Falling commodity prices to ease food prices later rather than sooner

By Stephen Daniells

- Last updated on GMT

The increase in food prices around the globe will ease later rather than sooner, as benefits of falling commodity prices take time to trickle through the chain.

According to Rabobank, a food and agribusiness lender, sharp falls in both the cost of agricultural and oil-derived products fell during the last six months of 2008 have not been reflected immediately in retail food prices. Indeed, prices continued to rise during the same period.

“This price ‘stickiness’ is a global phenomenon, with the retail costs of food remaining high or adjusting only slowly downwards in most countries around the world at present,” ​said Rabobank’s Australia & New Zealand Agribusiness Reviews, February 2009.

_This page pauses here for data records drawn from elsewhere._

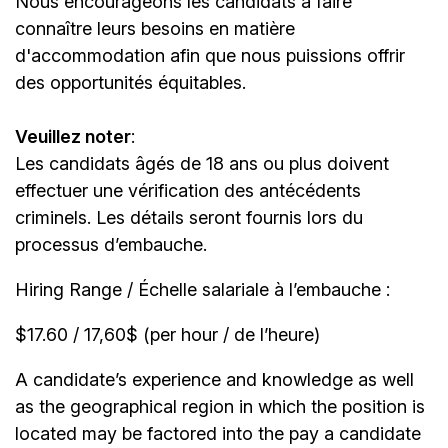
Nous encourageons les candidats à faire
connaître leurs besoins en matière
d'accommodation afin que nous puissions offrir
des opportunités équitables.
Veuillez noter
:
Les candidats âgés de 18 ans ou plus doivent
effectuer une vérification des antécédents
criminels. Les détails seront fournis lors du
processus d’embauche.
Hiring Range / Échelle salariale à l’embauche :
$17.60 / 17,60$ (per hour / de l’heure)
A candidate’s experience and knowledge as well
as the geographical region in which the position is
located may be factored into the pay a candidate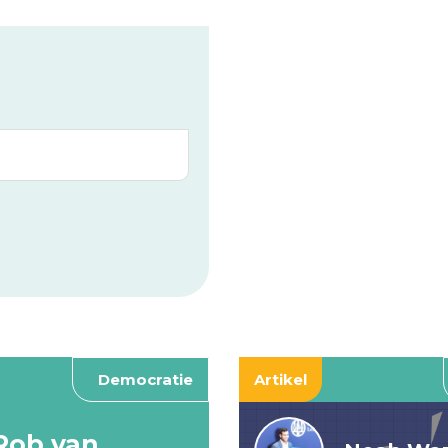
Democratie
Artikel
Rob van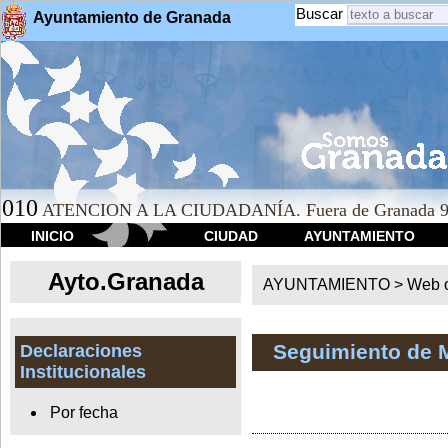
Buscar
Ayuntamiento de Granada
010
ATENCION A LA CIUDADANÍA. Fuera de Granada 9
INICIO
CIUDAD
AYUNTAMIENTO
Ayto.Granada
AYUNTAMIENTO > Web of
Seguimiento de 
Declaraciones
Institucionales
Por fecha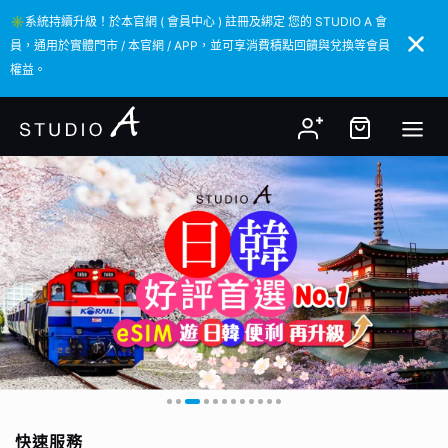
✳️系統持續升級！於本官網 ( 會員中心 ) 註冊及綁定 您的 STUDIO A 會
✳️系統持續升級！於本官網 ( 會員中心 ) 註冊及綁定 您的 STUDIO A 會
員，通用於實體門市 / 本官網 / APP，並可享消費積點回饋與兌換等會員
員，通用於實體門市 / 本官網 / APP，並可享消費積點回饋與兌換等會員
權益。
權益。
快速服務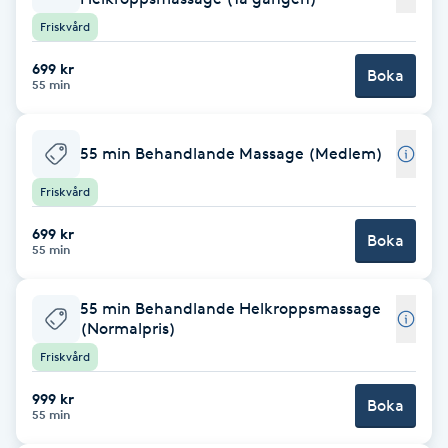
Cryoterapi
Friskvård
D
699 kr
Boka
Damklippning
55 min
Dermapen
55 min Behandlande Massage (Medlem)
Friskvård
Diamantslipning
E
699 kr
Boka
55 min
Enzympeeling
55 min Behandlande Helkroppsmassage
(Normalpris)
Extensions
Friskvård
Extensions borttagning
999 kr
Boka
55 min
Eyeliner-tatuering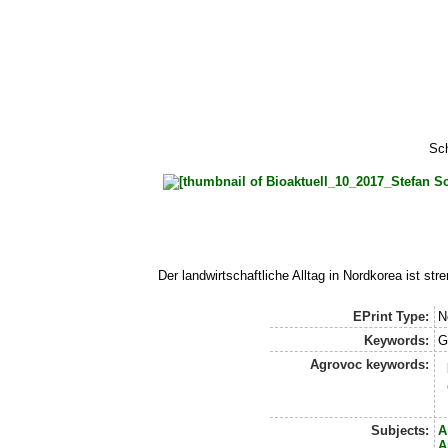
Sc
Der landwirtschaftliche Alltag in Nordkorea ist s
EPrint Type:
N
Keywords:
G
Agrovoc keywords:
Subjects:
A
A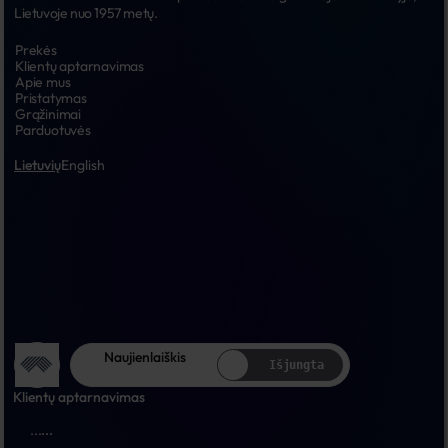
Lietuvoje nuo 1957 metų.
Prekės
Klientų aptarnavimas
Apie mus
Pristatymas
Grąžinimai
Parduotuvės
Lietuvių
English
Naujienlaiškis
Išjungta
Klientų aptarnavimas
...
...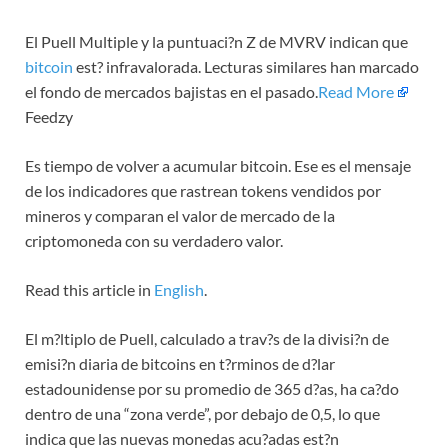
El Puell Multiple y la puntuaci?n Z de MVRV indican que
bitcoin
est? infravalorada. Lecturas similares han marcado
el fondo de mercados bajistas en el pasado.
Read More
Feedzy
Es tiempo de volver a acumular bitcoin. Ese es el mensaje
de los indicadores que rastrean tokens vendidos por
mineros y comparan el valor de mercado de la
criptomoneda con su verdadero valor.
Read this article in
English
.
El m?ltiplo de Puell, calculado a trav?s de la divisi?n de
emisi?n diaria de bitcoins en t?rminos de d?lar
estadounidense por su promedio de 365 d?as, ha ca?do
dentro de una “zona verde”, por debajo de 0,5, lo que
indica que las nuevas monedas acu?adas est?n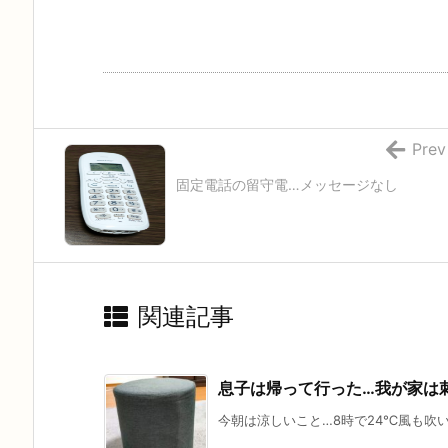
Prev
固定電話の留守電…メッセージなし
関連記事
息子は帰って行った…我が家は
今朝は涼しいこと…8時で24℃風も吹い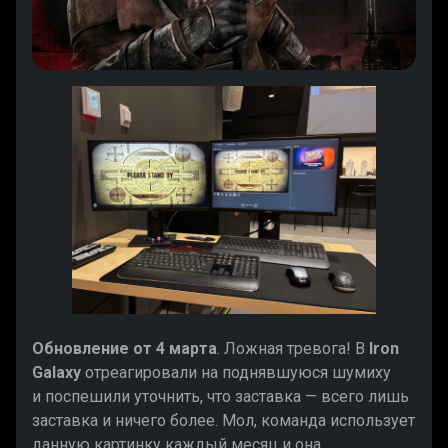
Обновление от 4 марта
. Ложная тревога! В
Iron
Galaxy
отреагировали на поднявшуюся шумиху
и поспешили уточнить, что заставка — всего лишь
заставка и ничего более. Мол, команда использует
данную картинку каждый месяц и она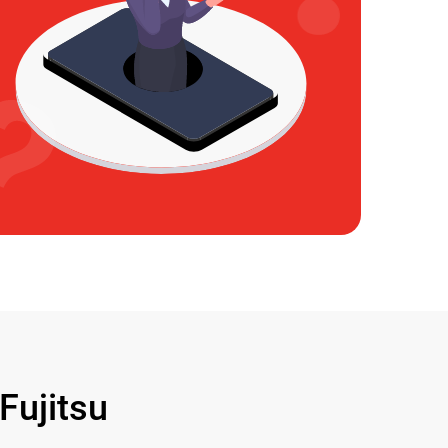
ujitsu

“Agricultural commodity costs have fallen, plastics pricing has started to ease and distribution costs will fall in line with fuel prices. Weak demand conditions will also encourage retailers and processors to reduce prices to keep product moving,”​ added the report.

Anger in Africa

The price stickiness has angered trade unions in South Africa, with the union Solidarity complaining about rising food prices despite falling fuel prices. Fuel prices are 40 per cent lower since June of last year, said Jaco Kleynhans, spokesperson for the union.

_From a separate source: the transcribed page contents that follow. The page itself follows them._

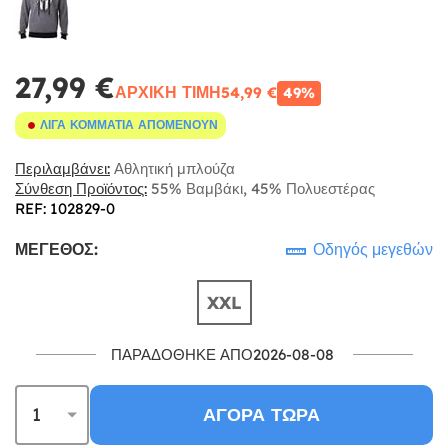
27,99 €
ΑΡΧΙΚΉ ΤΙΜΉ
54,99 €
49%
ΛΊΓΑ ΚΟΜΜΆΤΙΑ ΑΠΟΜΈΝΟΥΝ
Περιλαμβάνει:
Αθλητική μπλούζα
Σύνθεση Προϊόντος:
55% Βαμβάκι, 45% Πολυεστέρας
REF: 102829-0
ΜΈΓΕΘΟΣ:
Οδηγός μεγεθών
XXL
ΠΑΡΑΔΌΘΗΚΕ ΑΠΌ2026-08-08
ΑΓΟΡΆ ΤΏΡΑ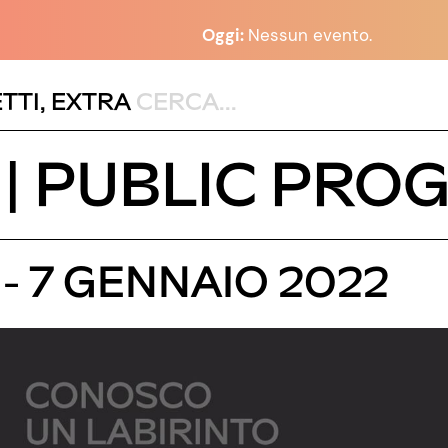
Oggi:
Nessun evento.
TTI
,
EXTRA
 | PUBLIC PRO
- 7 GENNAIO 2022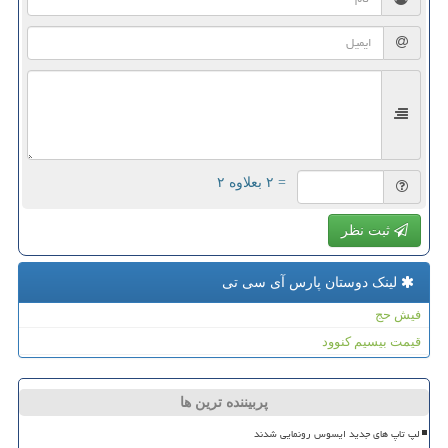
= ۲ بعلاوه ۲
ثبت نظر
لینک دوستان پارس آی سی تی
فیش حج
قیمت بیسیم کنوود
پربیننده ترین ها
لپ تاپ های جدید ایسوس رونمایی شدند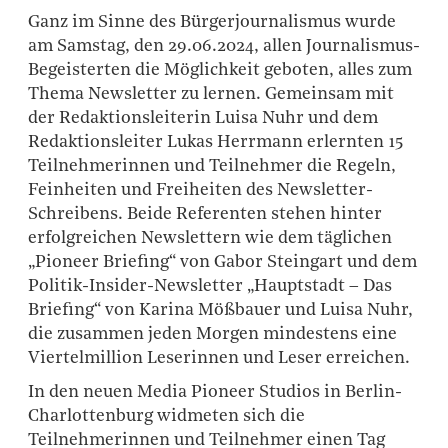
Ganz im Sinne des Bürgerjournalismus wurde
am Samstag, den 29.06.2024, allen Journalismus-
Begeisterten die Möglichkeit geboten, alles zum
Thema Newsletter zu lernen. Gemeinsam mit
der Redaktionsleiterin Luisa Nuhr und dem
Redaktionsleiter Lukas Herrmann erlernten 15
Teilnehmerinnen und Teilnehmer die Regeln,
Feinheiten und Freiheiten des Newsletter-
Schreibens. Beide Referenten stehen hinter
erfolgreichen Newslettern wie dem täglichen
„Pioneer Briefing“ von Gabor Steingart und dem
Politik-Insider-Newsletter „Hauptstadt – Das
Briefing“ von Karina Mößbauer und Luisa Nuhr,
die zusammen jeden Morgen mindestens eine
Viertelmillion Leserinnen und Leser erreichen.
In den neuen Media Pioneer Studios in Berlin-
Charlottenburg widmeten sich die
Teilnehmerinnen und Teilnehmer einen Tag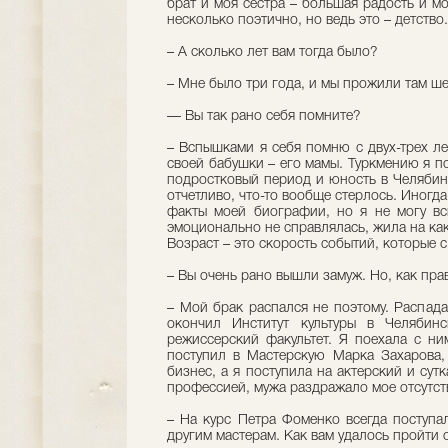
брат и моя сестра – большая радость и мо
несколько поэтично, но ведь это – детство.
– А сколько лет вам тогда было?
– Мне было три года, и мы прожили там ше
–– Вы так рано себя помните?
– Вспышками я себя помню с двух-трех л
своей бабушки – его мамы. Туркмению я п
подростковый период и юность в Челябин
отчетливо, что-то вообще стерлось. Иногд
факты моей биографии, но я не могу вс
эмоционально не справлялась, жила на как
Возраст – это скорость событий, которые с
– Вы очень рано вышли замуж. Но, как пр
– Мой брак распался не поэтому. Распад
окончил Институт культуры в Челябин
режиссерский факультет. Я поехала с ни
поступил в Мастерскую Марка Захарова,
бизнес, а я поступила на актерский и сут
профессией, мужа раздражало мое отсутст
– На курс Петра Фоменко всегда поступа
другим мастерам. Как вам удалось пройти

The union surveyed the price of a specific basket of products at various retailers, and found that prices rose by seven per cent over the past two months.

Similar rises have been noted in the US. According to the U.S. Department of Agriculture (USDA), food prices rose 5.5 per cent over the last 12 months. This represents a doubling of the 20-year average increase of between two to three per cent.

The outlook is slightly rosier for this year, with USDA economists predicting more stable food prices, rising by between 3.5 and 3.9 percent this year. However, prices could rocket again if energy costs soar again or the economy roars back to life causing an increase in demand for products consumers have cut back on in the deepening recession.

US bearing the brunt?

According to a new report from Companies and Markets, United States Food and Drink Report Q1 2009, food and drink companies across the Atlantic are being adversely affected with falling demand adding to the woes of rising costs of raw materials.

Despite global forces driving down commodity prices, the falls have not yet filtered through fully to a firm’s costs. According to the report, many producers are facing the twin evils of low margins and low demand. Meat producers have suffered most notably, with some posting big losses, and others filing for Chapter 11 bankruptcy protection.

Beverage producers such as PepsiCo and Dr Pepper Snapple Group are also experiencing drops as consumers tighten their belts, said the report.

As consumers change their buying habits, other sectors are experiencing potential benefits, with foods with long shelf-lives, such as frozen and canned goods, experiencing upturns. Also a behavioural change towards eating and drinking at home has provided a boost to a broad spectrum of food and drink firms including those that cater to the breakfast market, such as Kellogg.